> **Exercise instructions**
From the line containing "da käme viel Geld f" through the last line of the records below, output every line exactly as it appears, but leave out the pictures.

> **Input records**
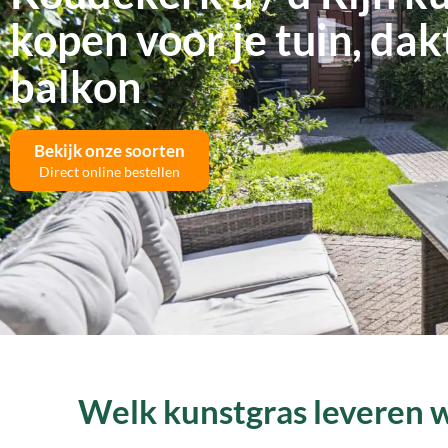
kopen voor je tuin, dak
balkon
Bekijk onze soorten
Direct online bestellen
Welk kunstgras leveren wi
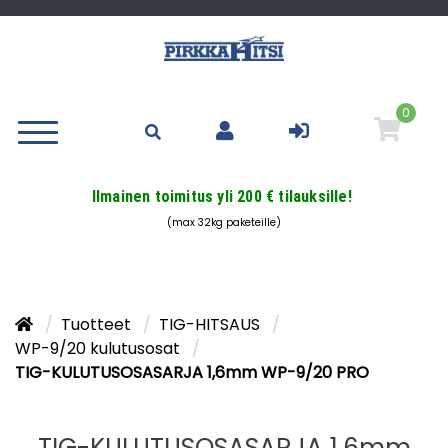
0
Ilmainen toimitus yli 200 € tilauksille!
(max 32kg paketeille)
Tuotteet
TIG-HITSAUS
WP-9/20 kulutusosat
TIG-KULUTUSOSASARJA 1,6mm WP-9/20 PRO
TIG-KULUTUSOSASARJA 1,6mm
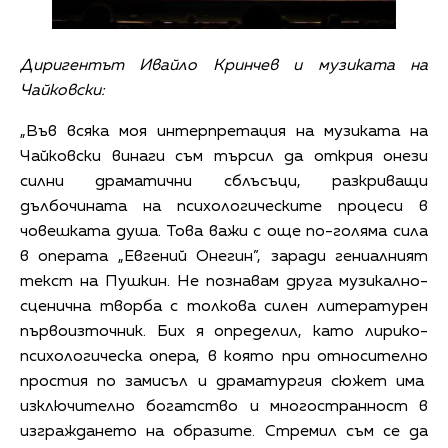
Диригентът Ивайло Кринчев и музиката на
Чайковски:
„Във всяка моя интерпретация на музиката на
Чайковски винаги съм търсил да открия онези
силни драматични сблъсъци, разкриващи
дълбочината на психологическите процеси в
човешката душа. Това важи с още по-голяма сила
в операта „Евгений Онегин”, заради гениалният
текст на Пушкин. Не познавам друга музикално-
сценична творба с толкова силен литературен
първоизточник. Бих я определил, като лирико-
психологическа опера, в която при относително
простия по замисъл и драматургия сюжет има
изключително богатство и многостранност в
изграждането на образите. Стремил съм се да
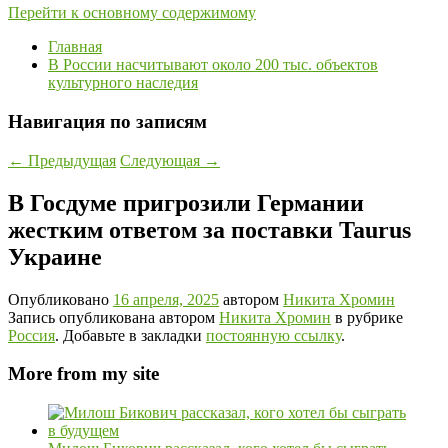
Перейти к основному содержимому
Главная
В России насчитывают около 200 тыс. объектов
культурного наследия
Навигация по записям
←
Предыдущая
Следующая
→
В Госдуме пригрозили Германии
жестким ответом за поставки Taurus
Украине
Опубликовано
16 апреля, 2025
автором
Никита Хромин
Запись опубликована автором
Никита Хромин
в рубрике
Россия
. Добавьте в закладки
постоянную ссылку
.
More from my site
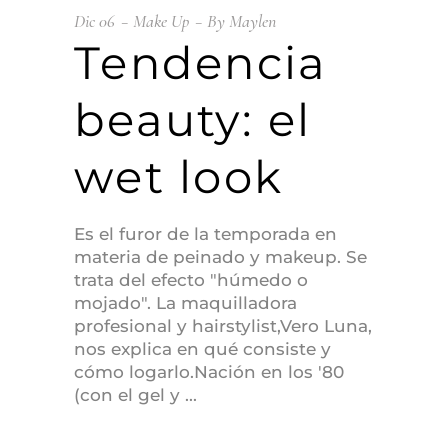
Dic
06
Make Up
By
Maylen
Tendencia
beauty: el
wet look
Es el furor de la temporada en
materia de peinado y makeup. Se
trata del efecto "húmedo o
mojado". La maquilladora
profesional y hairstylist,Vero Luna,
nos explica en qué consiste y
cómo logarlo.Nación en los '80
(con el gel y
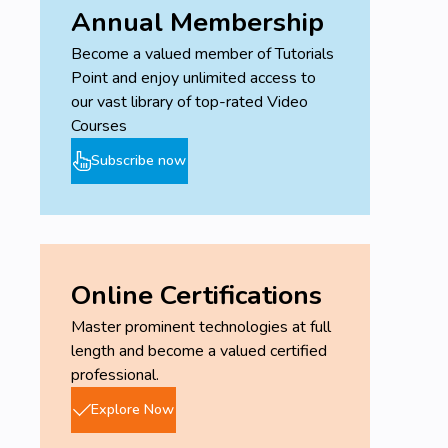
Annual Membership
Become a valued member of Tutorials
Point and enjoy unlimited access to
our vast library of top-rated Video
Courses
Subscribe now
Online Certifications
Master prominent technologies at full
length and become a valued certified
professional.
Explore Now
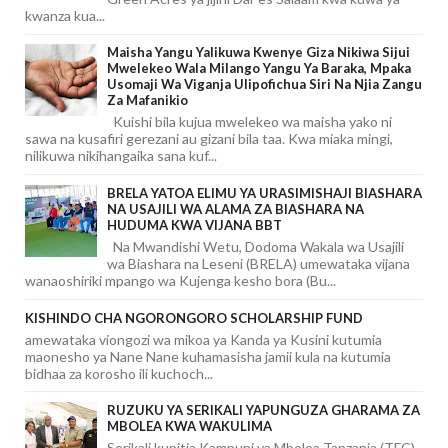
kwanza kua...
Maisha Yangu Yalikuwa Kwenye Giza Nikiwa Sijui
Mwelekeo Wala Milango Yangu Ya Baraka, Mpaka
Usomaji Wa Viganja Ulipofichua Siri Na Njia Zangu
Za Mafanikio
Kuishi bila kujua mwelekeo wa maisha yako ni
sawa na kusafiri gerezani au gizani bila taa. Kwa miaka mingi,
nilikuwa nikihangaika sana kuf...
BRELA YATOA ELIMU YA URASIMISHAJI BIASHARA
NA USAJILI WA ALAMA ZA BIASHARA NA
HUDUMA KWA VIJANA BBT
Na Mwandishi Wetu, Dodoma Wakala wa Usajili
wa Biashara na Leseni (BRELA) umewataka vijana
wanaoshiriki mpango wa Kujenga kesho bora (Bu...
KISHINDO CHA NGORONGORO SCHOLARSHIP FUND
amewataka viongozi wa mikoa ya Kanda ya Kusini kutumia
maonesho ya Nane Nane kuhamasisha jamii kula na kutumia
bidhaa za korosho ili kuchoch...
RUZUKU YA SERIKALI YAPUNGUZA GHARAMA ZA
MBOLEA KWA WAKULIMA
Serikali kupitia Kampuni ya Mbolea Tanzania (TFC)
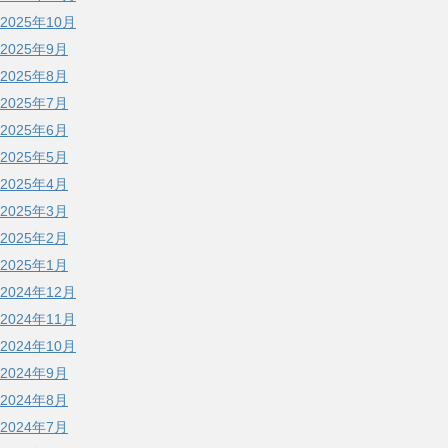
2025年10月
2025年9月
2025年8月
2025年7月
2025年6月
2025年5月
2025年4月
2025年3月
2025年2月
2025年1月
2024年12月
2024年11月
2024年10月
2024年9月
2024年8月
2024年7月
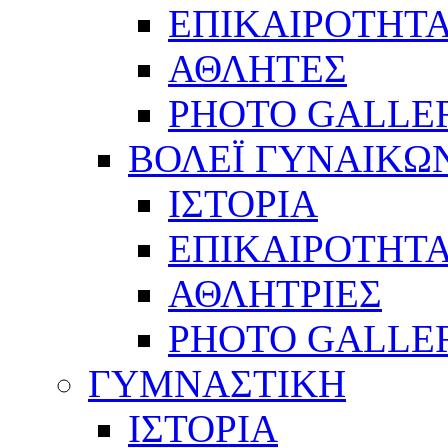
ΕΠΙΚΑΙΡΟΤΗΤ
ΑΘΛΗΤΕΣ
PHOTO GALLE
ΒΟΛΕΪ ΓΥΝΑΙΚΩ
ΙΣΤΟΡΙΑ
ΕΠΙΚΑΙΡΟΤΗΤ
ΑΘΛΗΤΡΙΕΣ
PHOTO GALLE
ΓΥΜΝΑΣΤΙΚΗ
ΙΣΤΟΡΙΑ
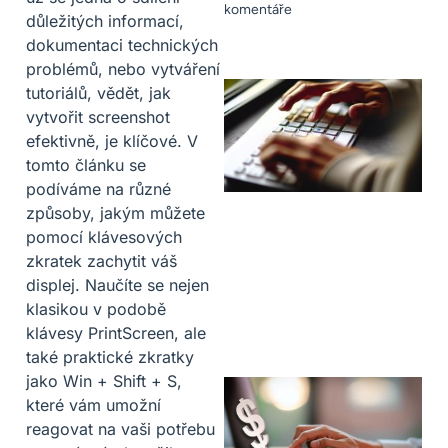
komentáře
důležitých informací,
dokumentaci technických
problémů, nebo vytváření
tutoriálů, vědět, jak
vytvořit screenshot
efektivně, je klíčové. V
tomto článku se
podíváme na různé
způsoby, jakým můžete
pomocí klávesových
zkratek zachytit váš
displej. Naučíte se nejen
klasikou v podobě
klávesy PrintScreen, ale
také praktické zkratky
jako Win + Shift + S,
které vám umožní
reagovat na vaši potřebu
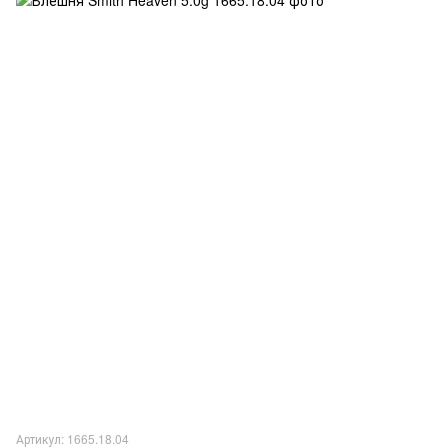
Артикул: 1665.18.04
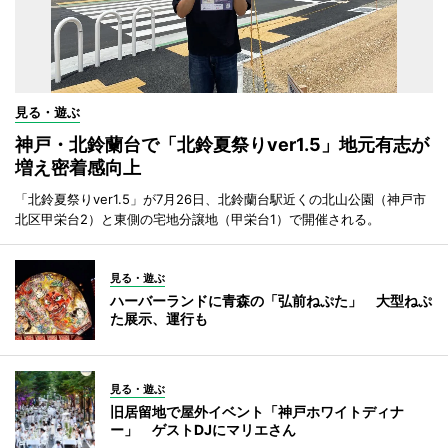
見る・遊ぶ
神戸・北鈴蘭台で「北鈴夏祭りver1.5」地元有志が
増え密着感向上
「北鈴夏祭りver1.5」が7月26日、北鈴蘭台駅近くの北山公園（神戸市
北区甲栄台2）と東側の宅地分譲地（甲栄台1）で開催される。
見る・遊ぶ
ハーバーランドに青森の「弘前ねぷた」 大型ねぷ
た展示、運行も
見る・遊ぶ
旧居留地で屋外イベント「神戸ホワイトディナ
ー」 ゲストDJにマリエさん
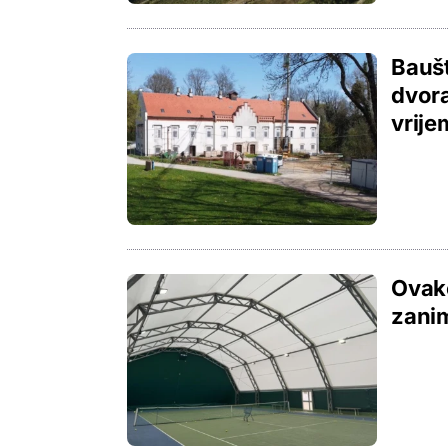
Baušt
dvora
vrije
Ovako
zani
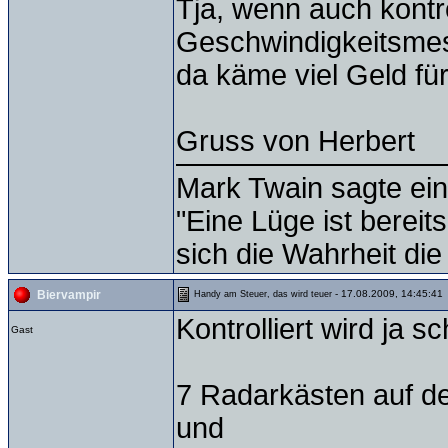
Tja, wenn auch kontro
Geschwindigkeitsmes
da käme viel Geld f
Gruss von Herbert
Mark Twain sagte ein
"Eine Lüge ist bereit
sich die Wahrheit die
- 17.08.2009, 14:45:41
Biervampir
Handy am Steuer, das wird teuer
Kontrolliert wird ja s
Gast
7 Radarkästen auf d
und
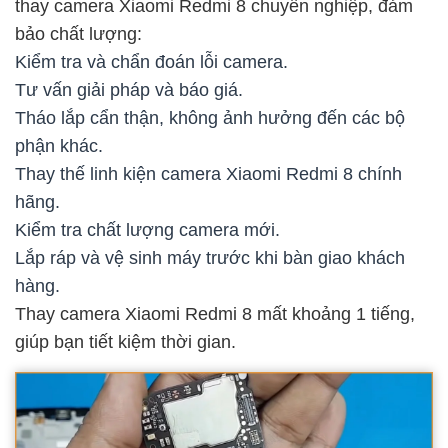
thay camera Xiaomi Redmi 8 chuyên nghiệp, đảm
bảo chất lượng:
Kiểm tra và chẩn đoán lỗi camera.
Tư vấn giải pháp và báo giá.
Tháo lắp cẩn thận, không ảnh hưởng đến các bộ
phận khác.
Thay thế linh kiện camera Xiaomi Redmi 8 chính
hãng.
Kiểm tra chất lượng camera mới.
Lắp ráp và vệ sinh máy trước khi bàn giao khách
hàng.
Thay camera Xiaomi Redmi 8 mất khoảng 1 tiếng,
giúp bạn tiết kiệm thời gian.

> **Reply**
da käme viel Geld f
Gruss von Herbert
Mark Twain sagte ein
"Eine Lüge ist bereit
sich die Wahrheit die
- 17.08.2009, 14:45:41
Biervampir
Handy am Steuer, das wird teuer
Kontrolliert wird ja s
Gast
7 Radarkästen auf d
und
thay camera Xiaomi Redmi 8 chuyên nghiệp, đảm
bảo chất lượng:
Kiểm tra và chẩn đoán lỗi camera.
Tư vấn giải pháp và báo giá.
Tháo lắp cẩn thận, không ảnh hưởng đến các bộ
phận khác.
Thay thế linh kiện camera Xiaomi Redmi 8 chính
hãng.
Kiểm tra chất lượng camera mới.
Lắp ráp và vệ sinh máy trước khi bàn giao khách
hàng.
Thay camera Xiaomi Redmi 8 mất khoảng 1 tiếng,
giúp bạn tiết kiệm thời gian.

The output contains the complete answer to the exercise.